£320m Tottenham deal hangs in balance amid landmark off-pitch update from the US
For many financial analysts’ money, Spurs are the best run club in the Premier League.
For many financial analysts’ money, Spurs are the best run club in the Premier League.
Daniel Levy‘s approach, which admittedly has frustrated Spurs supporters at time during his premiership, places emphasis on matchday income and commercial revenue.
Those two revenue streams are worth a combined total of £356m to the club.
And besides they generate bring in through the turnstiles at the Tottenham Hotspur Stadium, their front-of-shirt deal with AIA is the individual biggest driver.
But the latest developments from the political sphere could give us an indication about the long-term fate of the partnership with the financial services company.

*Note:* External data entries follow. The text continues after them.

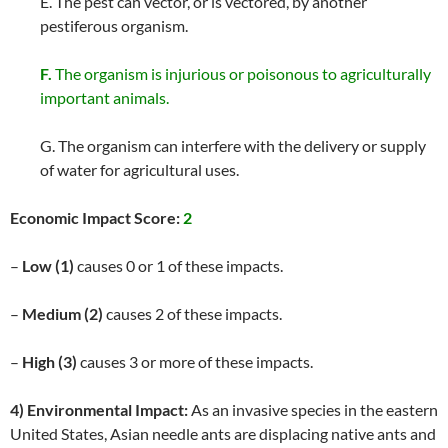
E. The pest can vector, or is vectored, by another
pestiferous organism.
F.
The organism is injurious or poisonous to agriculturally
important animals.
G. The organism can interfere with the delivery or supply
of water for agricultural uses.
Economic Impact Score:
2
–
Low (1)
causes 0 or 1 of these impacts.
–
Medium (2)
causes 2 of these impacts.
–
High (3)
causes 3 or more of these impacts.
4) Environmental Impact:
As an invasive species in the eastern
United States, Asian needle ants are displacing native ants and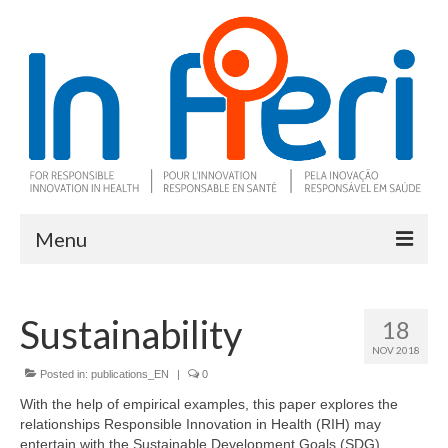
Menu
About In Fieri
Sustainability
18
What is RIH
NOV 2018
Two key RIH tools
Posted in:
publications_EN
|
0
With the help of empirical examples, this paper explores the
Research program
relationships Responsible Innovation in Health (RIH) may
entertain with the Sustainable Development Goals (SDG).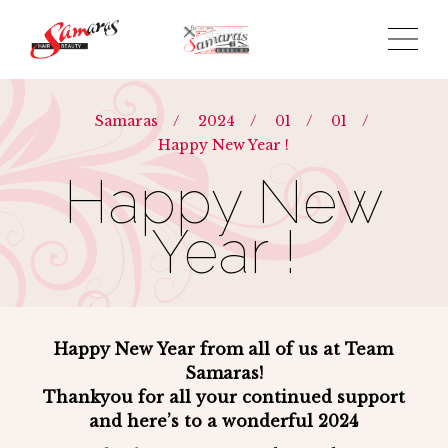
Samaras
/
2024
/
01
/
01
/
Happy New Year !
Happy New
Year !
Happy New Year from all of us at Team
Samaras!
Thankyou for all your continued support
and here’s to a wonderful 2024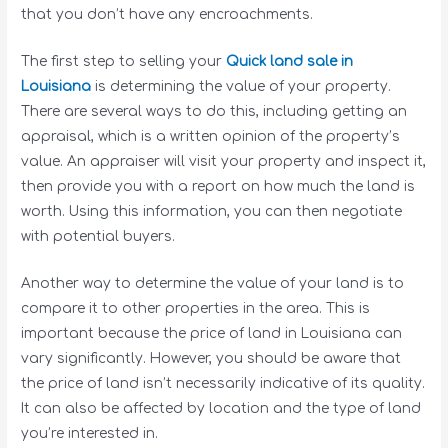
that you don’t have any encroachments.
The first step to selling your
Quick land sale in
Louisiana
is determining the value of your property.
There are several ways to do this, including getting an
appraisal, which is a written opinion of the property’s
value. An appraiser will visit your property and inspect it,
then provide you with a report on how much the land is
worth. Using this information, you can then negotiate
with potential buyers.
Another way to determine the value of your land is to
compare it to other properties in the area. This is
important because the price of land in Louisiana can
vary significantly. However, you should be aware that
the price of land isn’t necessarily indicative of its quality.
It can also be affected by location and the type of land
you’re interested in.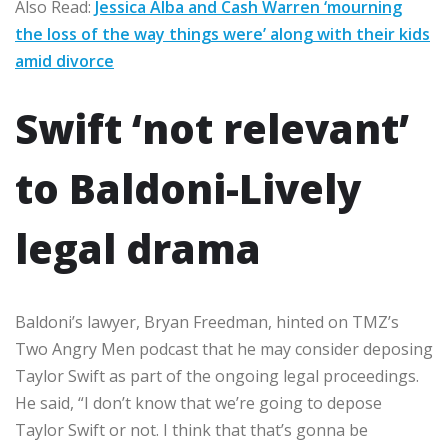
Also Read:
Jessica Alba and Cash Warren ‘mourning
the loss of the way things were’ along with their kids
amid divorce
Swift ‘not relevant’
to Baldoni-Lively
legal drama
Baldoni’s lawyer, Bryan Freedman, hinted on TMZ’s
Two Angry Men podcast that he may consider deposing
Taylor Swift as part of the ongoing legal proceedings.
He said, “I don’t know that we’re going to depose
Taylor Swift or not. I think that that’s gonna be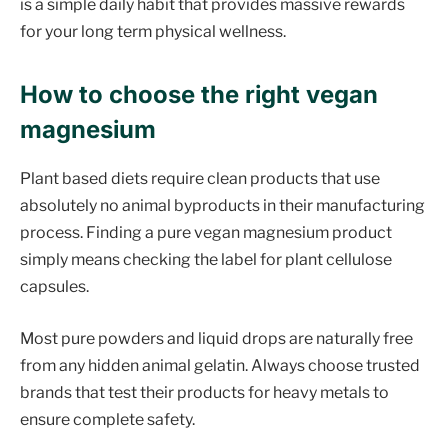
is a simple daily habit that provides massive rewards
for your long term physical wellness.
How to choose the right vegan
magnesium
Plant based diets require clean products that use
absolutely no animal byproducts in their manufacturing
process. Finding a pure vegan magnesium product
simply means checking the label for plant cellulose
capsules.
Most pure powders and liquid drops are naturally free
from any hidden animal gelatin. Always choose trusted
brands that test their products for heavy metals to
ensure complete safety.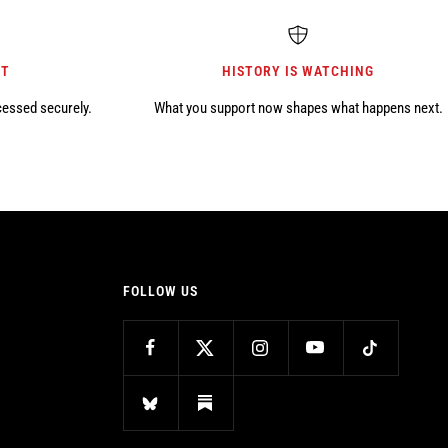
NT
HISTORY IS WATCHING
cessed securely.
What you support now shapes what happens next.
FOLLOW US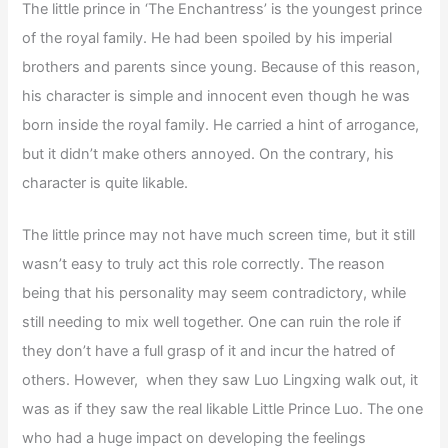
The little prince in ‘The Enchantress’ is the youngest prince
of the royal family. He had been spoiled by his imperial
brothers and parents since young. Because of this reason,
his character is simple and innocent even though he was
born inside the royal family. He carried a hint of arrogance,
but it didn’t make others annoyed. On the contrary, his
character is quite likable.
The little prince may not have much screen time, but it still
wasn’t easy to truly act this role correctly. The reason
being that his personality may seem contradictory, while
still needing to mix well together. One can ruin the role if
they don’t have a full grasp of it and incur the hatred of
others. However, when they saw Luo Lingxing walk out, it
was as if they saw the real likable Little Prince Luo. The one
who had a huge impact on developing the feelings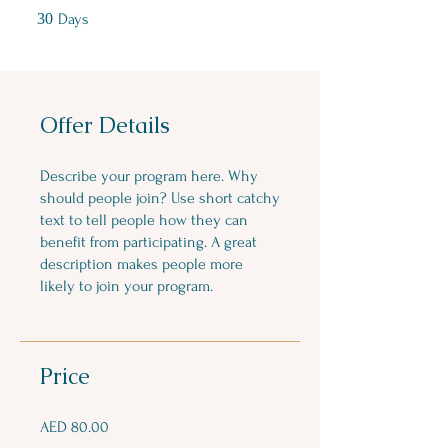
30 Days
30
Days
Offer Details
Describe your program here. Why
should people join? Use short catchy
text to tell people how they can
benefit from participating. A great
description makes people more
likely to join your program.
Price
AED 80.00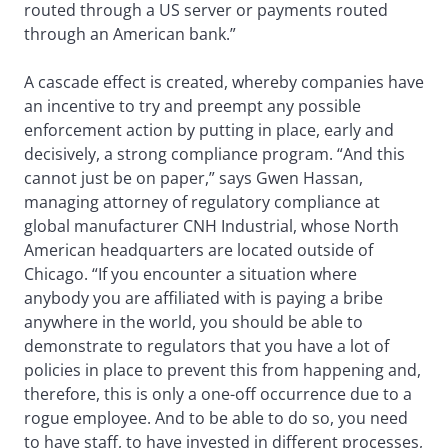
routed through a US server or payments routed
through an American bank.”
A cascade effect is created, whereby companies have
an incentive to try and preempt any possible
enforcement action by putting in place, early and
decisively, a strong compliance program. “And this
cannot just be on paper,” says Gwen Hassan,
managing attorney of regulatory compliance at
global manufacturer CNH Industrial, whose North
American headquarters are located outside of
Chicago. “If you encounter a situation where
anybody you are affiliated with is paying a bribe
anywhere in the world, you should be able to
demonstrate to regulators that you have a lot of
policies in place to prevent this from happening and,
therefore, this is only a one-off occurrence due to a
rogue employee. And to be able to do so, you need
to have staff, to have invested in different processes,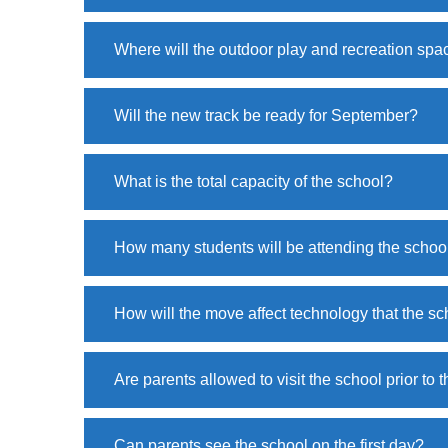
Where will the outdoor play and recreation spa
Will the new track be ready for September?
What is the total capacity of the school?
How many students will be attending the schoo
How will the move affect technology that the sc
Are parents allowed to visit the school prior to
Can parents see the school on the first day?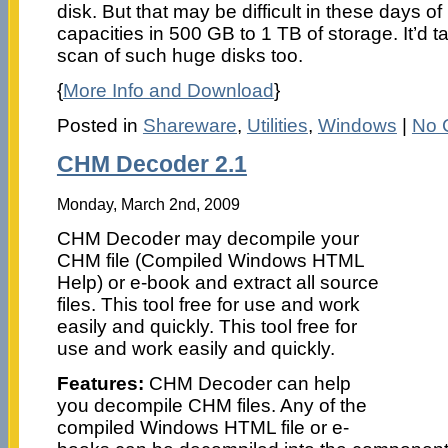
disk. But that may be difficult in these days o
capacities in 500 GB to 1 TB of storage. It’d ta
scan of such huge disks too.
{
More Info and Download
}
Posted in
Shareware
,
Utilities
,
Windows
|
No 
CHM Decoder 2.1
Monday, March 2nd, 2009
CHM Decoder may decompile your
CHM file (Compiled Windows HTML
Help) or e-book and extract all source
files. This tool free for use and work
easily and quickly. This tool free for
use and work easily and quickly.
Features:
CHM Decoder can help
you decompile CHM files. Any of the
compiled Windows HTML file or e-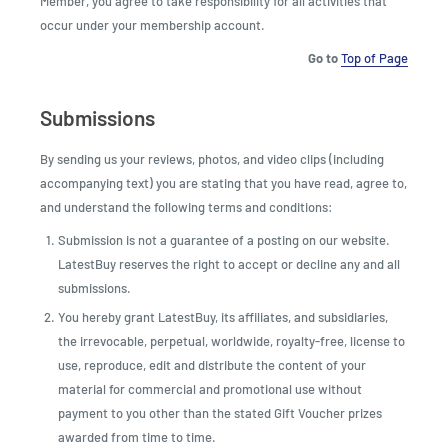
Member, you agree to take responsibility for all activities that
occur under your membership account.
Go to
Top of Page
Submissions
By sending us your reviews, photos, and video clips (including
accompanying text) you are stating that you have read, agree to,
and understand the following terms and conditions:
Submission is not a guarantee of a posting on our website.
LatestBuy reserves the right to accept or decline any and all
submissions.
You hereby grant LatestBuy, its affiliates, and subsidiaries,
the irrevocable, perpetual, worldwide, royalty-free, license to
use, reproduce, edit and distribute the content of your
material for commercial and promotional use without
payment to you other than the stated Gift Voucher prizes
awarded from time to time.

As reported by the BBC, United Nations Secretary General António Guterres is now advocating for a complete embargo on advertising from oil and gas companies.
This proposed measure – which would apply in all industries, not just football – would not directly affect Spurs’ deal with AIA but could theoretically spark a chain reaction which leads to its collapse.
The Hong Kong company has huge stakes in fossil fuel companies that one time totalled around £2.4bn.
And while AIA have promised to withdraw completely from this market by 2028, their ongoing involvement with Spurs does not reflect well on the club.
Spurs have been recognised as the greenest club in the Premier League and have indeed done commendable work in this area.
But it could be argued that their alliance with AIA is something of an oxymoron in this regard.